A new lawsuit in the seemingly endless list of legal disputes stemming from the National Rifle Association’s slow implosion pits Wayne LaPierre against a longtime friend.
LaPierre and former Reagan-era deputy assistant defense secretary Tony Makris teamed up decades ago. That relationship now appears to be over.
Wild Skies Inc. – a TV production company – sued the NRA in Fairfax County circuit court on Wednesday, accusing the gun group of failing to pay it $17.1 million in fees to sponsor a hunting program that the company produced.
The lawsuit – first reported by the Wall Street Journal – seeks damages over breach of contract, and claims that LaPierre, his wife, and top NRA executives were given free hunting trips to Africa by the TV producer.
Makris hosted the program, called Under Wild Skies. NBC aired the program until 2013, when it got yanked after Makris responded to criticism of the hunting show from animal rights activists by proclaiming, on air, that “Hitler would have said the same thing.”
In the lawsuit, Under Wild Skies said that it’s been unfairly linked to Ackerman McQueen, the NRA’s longtime ad firm with which it had a brutal, and very public falling out. The TV production company claims that the NRA began to punish it for its alleged ties to Ackerman by withholding payment.
Makris’s ties to Ackerman, at least, go beyond mere allegations. He has helmed Ackerman’s DC-based subsidiary Mercury Group since the mid-1990s, and worked closely with the NRA in that capacity.
Beyond that, Makris himself and LaPierre have been closely involved with each other going back even further.
In the mid-1980s, the two were linked in a scandal involving a shipment of M1 rifles left over from the Korean War back into the United States. LaPierre was accused of lobbying Congress and the State Department to allow the rifles to be reimported, the bulk of which were then to have been sold through a gun shop that Makris and LaPierre controlled.
“Tony was Wayne’s right hand guy,” longtime NRA member Jeff Knox, whose father mounted an unsuccessful attempt to overthrow LaPierre, told TPM.

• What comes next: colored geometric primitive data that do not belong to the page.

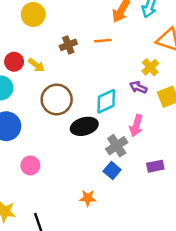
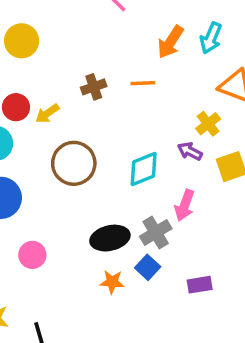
yellow circle: (33, 14) -> (22, 41), moved
yellow arrow: (36, 65) -> (47, 113), turned 105
black ellipse: (84, 126) -> (110, 238), moved
purple rectangle: (155, 166) -> (200, 285), moved
orange star: (88, 198) -> (112, 282), moved

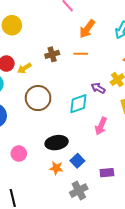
orange arrow: (170, 42) -> (87, 29), moved
purple arrow: (190, 151) -> (98, 88), moved
gray cross: (156, 232) -> (79, 191), moved
pink circle: (32, 255) -> (19, 154), moved

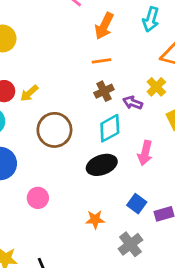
brown cross: (52, 54) -> (104, 91), moved
black ellipse: (57, 143) -> (102, 165), moved
pink circle: (19, 154) -> (38, 198), moved
blue square: (77, 161) -> (137, 204), moved

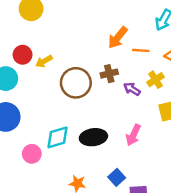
orange arrow: (104, 26) -> (118, 38), moved
orange line: (101, 61) -> (141, 50), moved
cyan diamond: (110, 128) -> (57, 137), moved
brown circle: (54, 130) -> (76, 83), moved

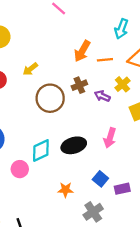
yellow arrow: (44, 61) -> (30, 69), moved

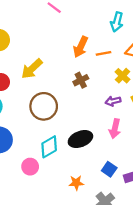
yellow arrow: (30, 69) -> (32, 69), size x1.5
purple arrow: (102, 96) -> (113, 101), moved, turned -32
brown circle: (50, 98) -> (44, 106), moved

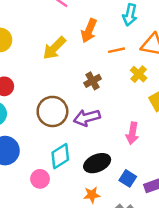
orange arrow: (81, 47) -> (89, 31), moved
yellow arrow: (32, 69) -> (54, 48), moved
purple arrow: (113, 101) -> (87, 118), moved, size x1.5
black ellipse: (80, 139) -> (97, 163), moved

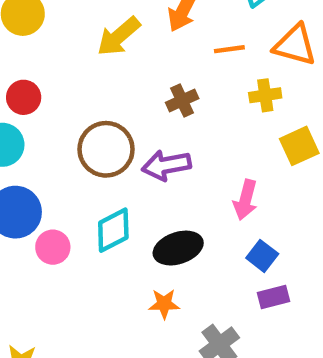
yellow cross: (139, 74) -> (265, 95), turned 35
blue square: (128, 178) -> (262, 256), moved
pink circle: (40, 179) -> (53, 247), moved

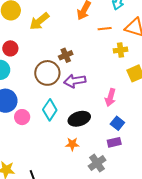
yellow arrow: (119, 36) -> (39, 21), moved
brown cross: (182, 101) -> (66, 55), moved
cyan diamond: (113, 230) -> (50, 110), turned -30
purple rectangle: (274, 297) -> (114, 142), moved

Knox added that Makris was also responsible for “bringing Charlton Heston in” to the NRA, for which he served as a de facto mascot throughout the late 1990s.
The complaint alleges that Under Wild Skies provided LaPierre and others with elite hunting trips to Tanzania, Mozambique, Botswana, and Uruguay. The firm claims that the NRA stopped payments in July, after sending a letter demanding information about the pair’s financial relationship.
“$17 million seems steep,” Knox noted.
In a statement to TPM, NRA outside counsel William Brewer said that the lawsuit was “without merit.”
“As its own lawsuit recognizes, Under Wild Skies is under scrutiny by the NRA for failing to meet its contractual obligations,” Brewer said. “Not surprisingly, rather than answer basic questions about its performance, the program and its principals resorted to a desperate lawsuit designed to generate headlines and deflect blame.”
Brewer added that the allegations around the safaris “were trips to extol the benefits of hunting and promote the brand of the NRA.”